Despite the changes, Wright sees big opportunity ahead within the security industry. Speaking to a group of mostly security industry representatives at the expo, he cited one projection that showed the industry expanding to 25 times its current size by 2018. He later admitted that the numbers for that specific projection were “fuzzy” but reiterated that exponential growth is likely.
While border security opportunities look good for the immediate future, he says that, “in the long run, border security may be the smaller component of the whole industry.” Opportunities to protect American infrastructure, stadiums and airports, among other facilities, may drive future investment potential.
“Internally, we have a profusion of opportunities,” says Frank Albano, vice president of USA Sales for Alpha Technologies Company’s industrial power division, which specializes in backup power supplies. Though it has worked with the military, his company has found numerous civilian clients within the U.S.
Despite such optimistic outlooks, a number of hurdles remain for companies looking to expand their domestic operations, such as the competition created by the return of surplus military equipment. As troops come home, much of the equipment they relied on to fight wars is no longer needed. To date, CBP has inherited 1,500 items worth $30 million. This is a relatively modest amount, considering the immigration enforcement agencies' nearly $18 billion budget in 2012.

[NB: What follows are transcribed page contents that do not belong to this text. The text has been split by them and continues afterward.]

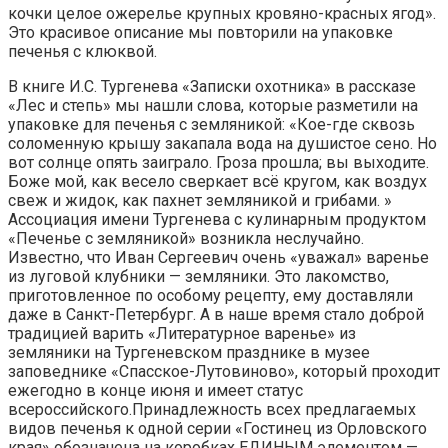
кочки целое ожерелье крупных кровяно-красных ягод».
Это красивое описание мы повторили на упаковке
печенья с клюквой.
В книге И.С. Тургенева «Записки охотника» в рассказе
«Лес и степь» мы нашли слова, которые разметили на
упаковке для печенья с земляникой: «Кое-где сквозь
соломенную крышу закапала вода на душистое сено. Но
вот солнце опять заиграло. Гроза прошла; вы выходите.
Боже мой, как весело сверкает всё кругом, как воздух
свеж и жидок, как пахнет земляникой и грибами. »
Ассоциация имени Тургенева с кулинарным продуктом
«Печенье с земляникой» возникла неслучайно.
Известно, что Иван Сергеевич очень «уважал» варенье
из луговой клубники — земляники. Это лакомство,
приготовленное по особому рецепту, ему доставляли
даже в Санкт-Петербург. А в наше время стало доброй
традицией варить «Литературное варенье» из
земляники на Тургеневском празднике в музее
заповеднике «Спасское-Лутовиново», который проходит
ежегодно в конце июня и имеет статус
всероссийского.Принадлежность всех предлагаемых
видов печенья к одной серии «Гостинец из Орловского
края» обозначена на коробках ЕДИНЫМ элементом —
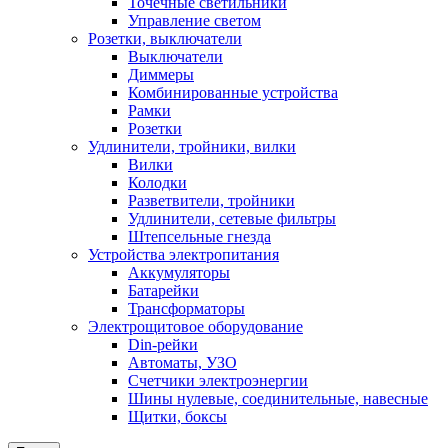
Точечные светильники
Управление светом
Розетки, выключатели
Выключатели
Диммеры
Комбинированные устройства
Рамки
Розетки
Удлинители, тройники, вилки
Вилки
Колодки
Разветвители, тройники
Удлинители, сетевые фильтры
Штепсельные гнезда
Устройства электропитания
Аккумуляторы
Батарейки
Трансформаторы
Электрощитовое оборудование
Din-рейки
Автоматы, УЗО
Счетчики электроэнергии
Шины нулевые, соединительные, навесные
Щитки, боксы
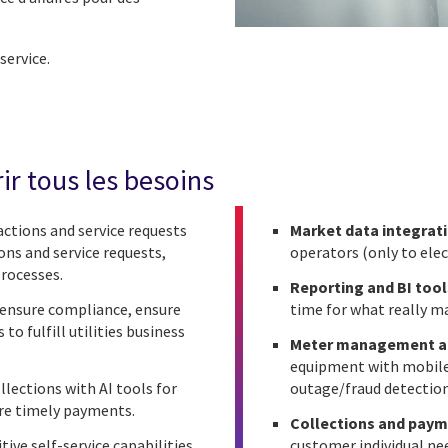
service.
r tous les besoins
ctions and service requests
Market data integrat
ons and service requests,
operators (only to elec
rocesses.
Reporting and BI tool
 ensure compliance, ensure
time for what really ma
o fulfill utilities business
Meter management a
equipment with mobile 
llections with AI tools for
outage/fraud detection
ure timely payments.
Collections and pay
tive self-service capabilities,
customer individual ne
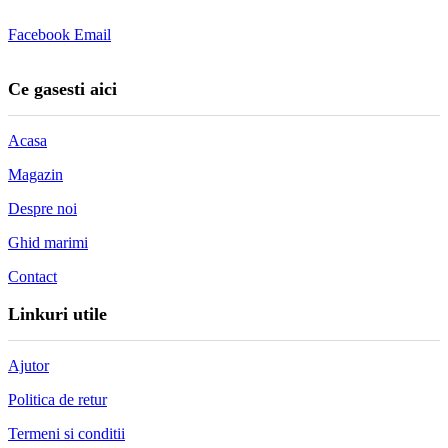
Facebook
Email
Ce gasesti aici
Acasa
Magazin
Despre noi
Ghid marimi
Contact
Linkuri utile
Ajutor
Politica de retur
Termeni si conditii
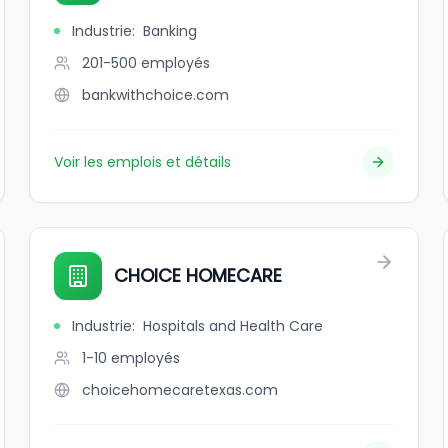
Industrie
:
Banking
201-500
employés
bankwithchoice.com
Voir les emplois et détails
CHOICE HOMECARE
Industrie
:
Hospitals and Health Care
1-10
employés
choicehomecaretexas.com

CBP’s Borkowski describes it as a “quick shot in the arm and a good incremental step,” but says the organization would likely have to buy new gear if it wanted to adopt widespread use of most of the former DoD technologies.

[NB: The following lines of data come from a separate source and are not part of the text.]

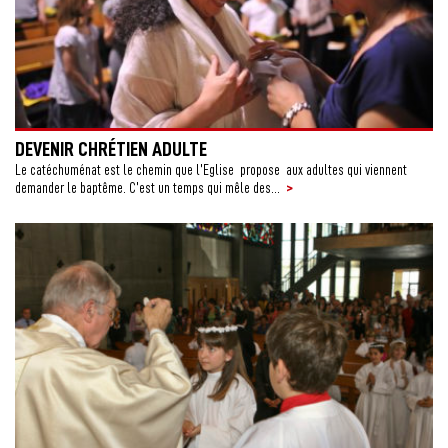
DEVENIR CHRÉTIEN ADULTE
Le catéchuménat est le chemin que l’Eglise propose aux adultes qui viennent
>
demander le baptême. C’est un temps qui mêle des...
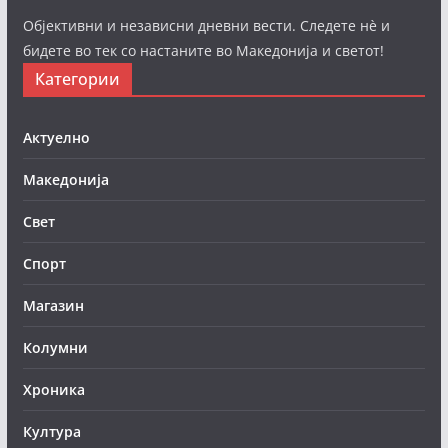
Објективни и независни дневни вести. Следете нè и
бидете во тек со настаните во Македонија и светот!
Категории
Актуелно
Македонија
Свет
Спорт
Магазин
Колумни
Хроника
Култура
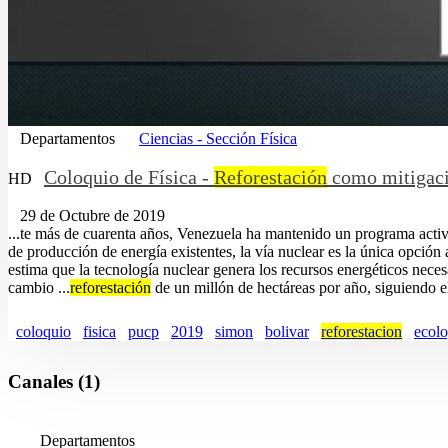
Departamentos
Ciencias - Sección Física
Coloquio de Física -
Reforestación
como mitigació
HD
29 de Octubre de 2019
...te más de cuarenta años, Venezuela ha mantenido un programa acti
de producción de energía existentes, la vía nuclear es la única opción 
estima que la tecnología nuclear genera los recursos energéticos neces
cambio ...
reforestación
de un millón de hectáreas por año, siguiendo e
coloquio
fisica
pucp
2019
simon
bolivar
reforestacion
ecolo
Canales (1)
Departamentos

Still, it’s a source of angst for vendors like Bob Alexander, a marketing consultant for night vision maker Aramasight who says the used military equipment makes it difficult to enter markets where potential clients can get equipment for free. “It’s a battle, because we’re all out there looking for business,” he says.
Additionally, it may prove an uphill battle for Congress to allocate more funding for border security amid concerns that the enforcement agencies underutilize the technology they have.

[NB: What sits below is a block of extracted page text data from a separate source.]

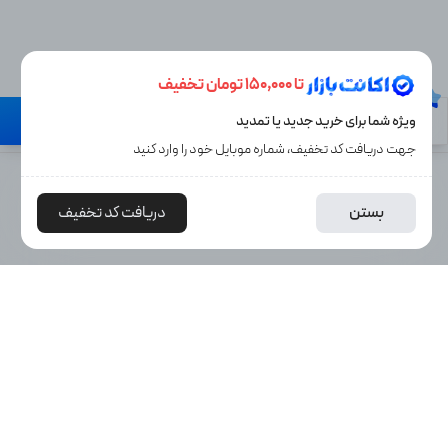
تا 150,000 تومان تخفیف
نیاز به راهنمایی دارید؟
ویژه شما برای خرید جدید یا تمدید
گارانتی تا روز آخر
جهت دریافت کد تخفیف، شماره موبایل خود را وارد کنید
2,213,000
25%
افزودن به سبد خرید
بستن
دریافت کد تخفیف
ن
1,647,000
توما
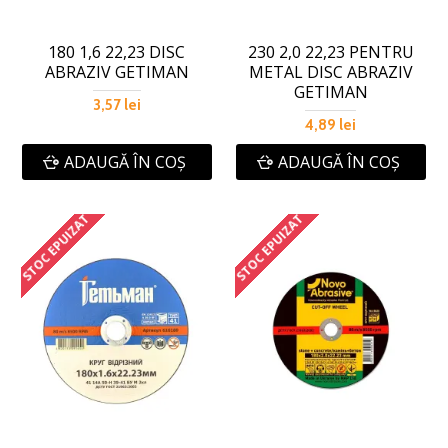
180 1,6 22,23 DISC
230 2,0 22,23 PENTRU
ABRAZIV GETIMAN
METAL DISC ABRAZIV
GETIMAN
3,57 lei
4,89 lei
ADAUGĂ ÎN COŞ
ADAUGĂ ÎN COŞ
STOC EPUIZAT
STOC EPUIZAT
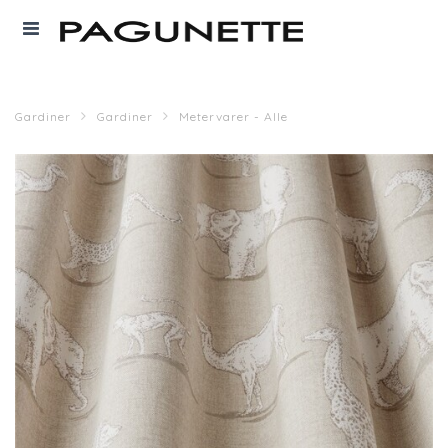
Gardiner
Gardiner
Metervarer - Alle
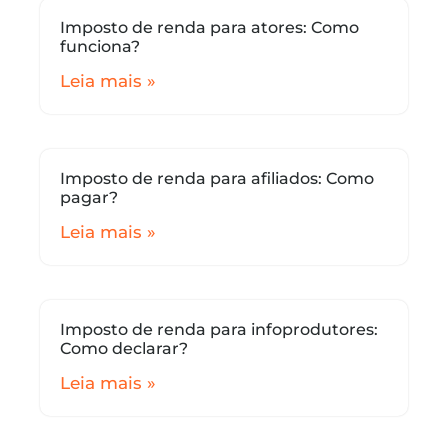
Imposto de renda para atores: Como
funciona?
Leia mais »
Imposto de renda para afiliados: Como
pagar?
Leia mais »
Imposto de renda para infoprodutores:
Como declarar?
Leia mais »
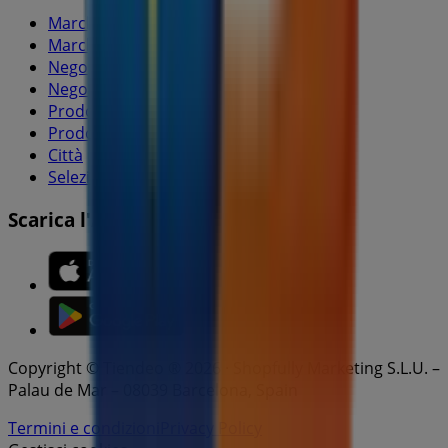
Marche
Marchi locali
Negozi
Negozi vicini
Prodotti
Prodotti locali
Città
Selezioni
Scarica l'APP Tiendeo
Copyright © Tiendeo ® 2026 · Shopfully Marketing S.L.U. –
Palau de Mar – 08039 Barcelona, Spain
Termini e condizioni
Privacy Policy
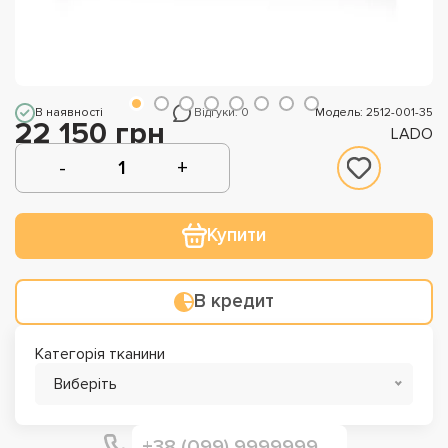
В наявності
Відгуки: 0
Модель: 2512-001-35
22 150 грн
LADO
Купити
В кредит
Категорія тканини
Виберіть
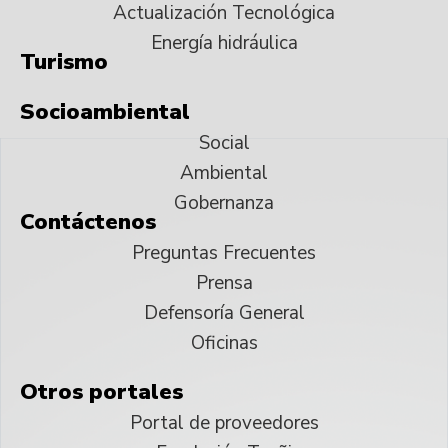
Actualización Tecnológica
Energía hidráulica
Turismo
Socioambiental
Social
Ambiental
Gobernanza
Contáctenos
Preguntas Frecuentes
Prensa
Defensoría General
Oficinas
Otros portales
Portal de proveedores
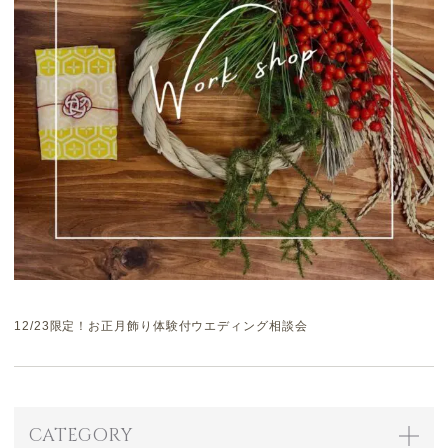
12/23限定！お正月飾り体験付ウエディング相談会
CATEGORY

This month, the Government Accountability Office released a report questioning if CBP had the ability to evaluate the effectiveness of up to $700 million worth of cameras and sensors that will be installed on a section of Arizona’s border with Mexico. Without determining how the technology helps interdict drugs and illegal entrants, the report indicated that the investment could be wasted.
For his part, Borkowski has rejected this assessment, saying the risk is relatively low and technologies along the border have already proved useful. “The more interesting question going forward is not ‘Is it useful?’” he says. “Because it appears that it’s very useful, it appears that it’s very effective. It’s going to be ‘What is the right price to pay for that effectiveness?’”
Reported from Phoenix with the support of the Robert Novak Journalism Fellowship.